Populist rage pulses across the nation. Class warfare is in the air. So, as the GOP presidential primary heads to blue-collar, Bible Belt South Carolina, it seemed like a good time to check in with everybody’s favorite 2008 everyman icon, Joe the Plumber, now running for Congress as a Republican in Ohio, the mother of all swing states.
Joe, né Samuel Joseph Wurzelbacher, 38, has not endorsed anyone in the presidential contest. But he misses the man he considers a political mentor. No, not John McCain, whose embrace of Joe the Plummer in the 2008 race made him a household name, before scrutiny of his plumbing credentials scuffed up his man-of-the-people street cred. The man Wurzelbacher wishes were still running: Herman Cain.
“The media throws up somebody and says this could be it. They give him a week, he raises money and then they tear him down,” Wurzelbacher laments, recalling Cain’s come-from-nowhere, go-back-to-nowhere trajectory.
Wurzelbacher shares with Cain an appetite for devolving power from the federal government to the states—and a zeal for tax reform. He, too, would like to blow up the federal income tax—a goal he traces back to Plato. “All day long, I can get down with that,” he says. In its place, Wurzelbacher favors a fair tax and a flat tax, and proclaims that Cain’s infamous “9-9-9” plan is better than “what we have now.”
And like Cain, he’s inherently suspicious of politicians too long in the game. “Political experience means experience in screwing you,” he said. Candor, in his book, trumps tenure. “I’m not an ambiguous person. I speak my mind. A lot of people don’t do that anymore.”
You can’t blame him; that’s how he got noticed in the first place. His vocal criticism of then–presidential candidate Barack Obama’s tax plan from the peanut gallery made him an overnight celebrity, his name in every paper and his face on countless screens. But America’s brief affair with the man from Holland, Ohio, burned out fast, as people questioned everything from his professional bona fides to whether a man named Sam could properly go by Joe. He says he is a regular guy and a plumber, and that he became angry watching his character picked apart on a national stage. The experience left him with an odd sort of residual celebrity, his name creating the sort of tainted familiarity you might associate with the star of a reality show about rehab.

He said some 300 people have asked him for endorsements since he became famous.
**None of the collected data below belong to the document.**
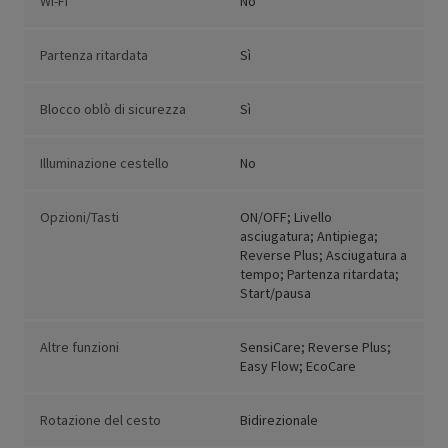
Wi-Fi
No
Partenza ritardata
Sì
Blocco oblò di sicurezza
Sì
Illuminazione cestello
No
Opzioni/Tasti
ON/OFF; Livello
asciugatura; Antipiega;
Reverse Plus; Asciugatura a
tempo; Partenza ritardata;
Start/pausa
Altre funzioni
SensiCare; Reverse Plus;
Easy Flow; EcoCare
Rotazione del cesto
Bidirezionale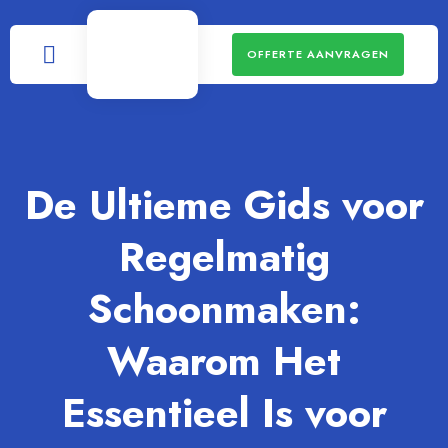
OFFERTE AANVRAGEN
De Ultieme Gids voor
Regelmatig
Schoonmaken:
Waarom Het
Essentieel Is voor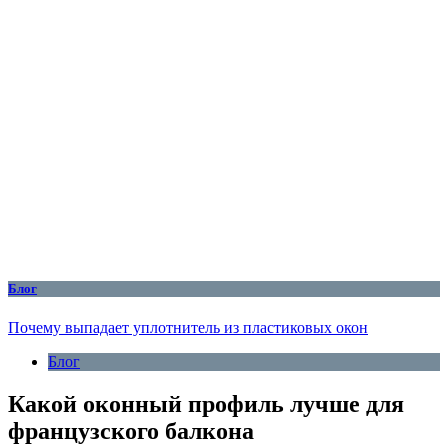
Блог
Почему выпадает уплотнитель из пластиковых окон
Блог
Какой оконный профиль лучше для
французского балкона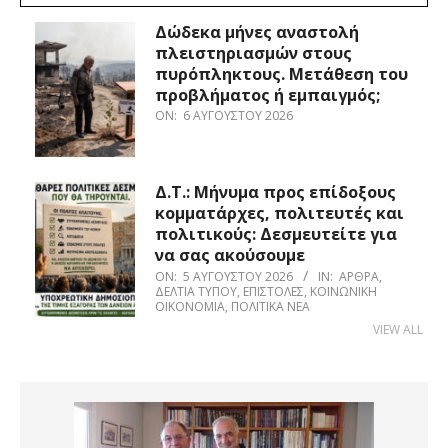
Δώδεκα μήνες αναστολή
πλειστηριασμών στους
πυρόπληκτους. Μετάθεση του
προβλήματος ή εμπαιγμός;
ON:
6 ΑΥΓΟΎΣΤΟΥ 2026
Δ.Τ.: Μήνυμα προς επίδοξους
κομματάρχες, πολιτευτές και
πολιτικούς: Δεσμευτείτε για
να σας ακούσουμε
ON:
5 ΑΥΓΟΎΣΤΟΥ 2026
IN:
ΆΡΘΡΑ
,
ΔΕΛΤΊΑ ΤΎΠΟΥ
,
ΕΠΙΣΤΟΛΈΣ
,
ΚΟΙΝΩΝΙΚΉ
ΟΙΚΟΝΟΜΊΑ
,
ΠΟΛΙΤΙΚΆ ΝΈΑ
VIEW ALL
But one name he can’t count on: McCain, once so eager to throw his arm around Wurzelbacher. The Arizona senator and 2008 GOP nominee hasn’t called to offer his support.
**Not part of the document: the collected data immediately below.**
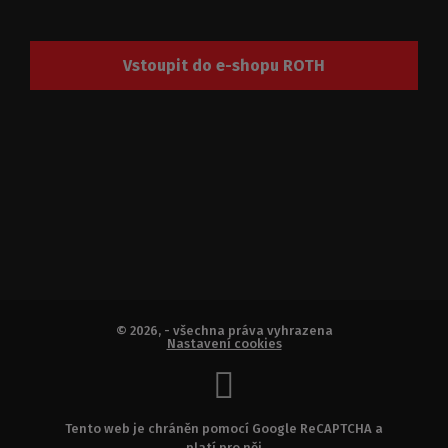
Vstoupit do e-shopu ROTH
© 2026, - všechna práva vyhrazena
Nastavení cookies
Tento web je chráněn pomocí Google ReCAPTCHA a
platí pro něj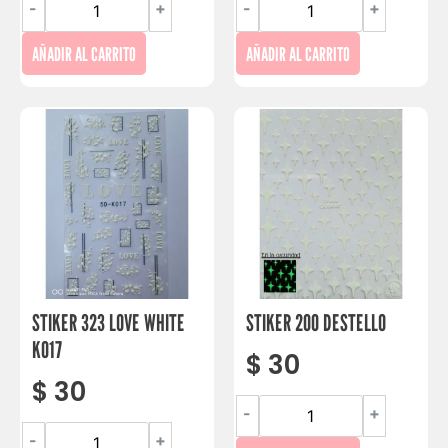
-
+
-
+
AÑADIR AL CARRITO
AÑADIR AL CARRITO
STIKER 323 LOVE WHITE
STIKER 200 DESTELLO
K017
$
30
$
30
-
+
-
+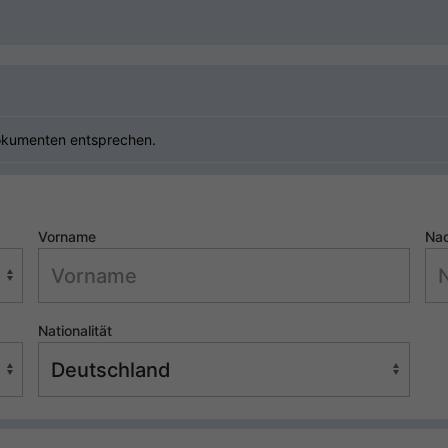
okumenten entsprechen.
Vorname
Na
Nationalität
“I haven’t spoken to him since 2008,” Wurzelbacher says. “I have no idea what he’s doing other than what I read in the newspaper.” He put it more bluntly in a 2010 speech in which he said, “McCain was trying to use me,” and “I don’t owe him shit.” He thinks himself more straight-talking than McCain ever was. Thus commenced a new hunt for heroes: Cain, and Oklahoma Sen. Tom Coburn, who, in Wurzelbacher’s view, “goes against the Republicans” and is Tea Party–tastic in the ways that count.
For now, Wurzelbacher is working on his ground game. In six weeks, he says he has knocked on about 3,500 doors. He has more than 3,000 Twitter followers and more than 5,000 Facebook fans. Democrat Marcy Kaptur holds the seat he wants, but due to the state’s redistricting gymnastics, Dennis Kucinich will challenge her in a March primary before the general election. All this sets up a potentially fascinating battle of unlikely cult heroes.
Both Wurzelbacher and Kucinich identify as strong conservationists, and the former first met Kaptur carrying a flag for her as a 17-year-old color guard in the ROTC. Wurzelbacher blames both Kucinich and Kaptur for Ohio’s trouble hanging onto residents and attracting new employers. He says he’ll do better than either Democrat, who have been in government for some 60 years combined. Despite the jab, Wurzelbacher swears he won’t run negative ads. He says he’s just as happy if supporters give to his veterans charity—Alaska’s Healing Hearts—as he is if they give to his campaign.
But his battle is uphill: Ohio Democratic consultant and activist Denise Dietemeyer says despite the gerrymandering that threw two popular incumbents together, they're both such local legends that even the most formidable Republican would have a hard time prevailing. And Dietemeyer doesn't see Wurzelbacher as the strongest challenger the GOP could put up. Wurzelbacher will face auctioneer Steve Krauss in an upcoming Republican primary.
He’s staffing up and has launched a photo- and video-rich website. He touts his Air Force duty as evidence that he’s got what it takes—and leads war veterans of both genders on Alaskan hunting expeditions for caribou, moose, and bear. He’s still plumbing, and building houses for hire. But he’s also a paid speaker, author, and blogger for one of conservative pundit Andrew Breitbart’s websites. Last fall, he married a 26-year-old political-science grad, and won a nine-year custody battle with a previous wife for his son, Joey.
He knows that he both needs and must transcend the middle-class plumber alias if he’s going to win office. For now, he is joining the American majority and directing his anger at an impotent Congress.
“At the end of my work day, you have a house. You can turn on your faucet for a drink of water,” he said. “At the end of their work day, nothing’s been done.”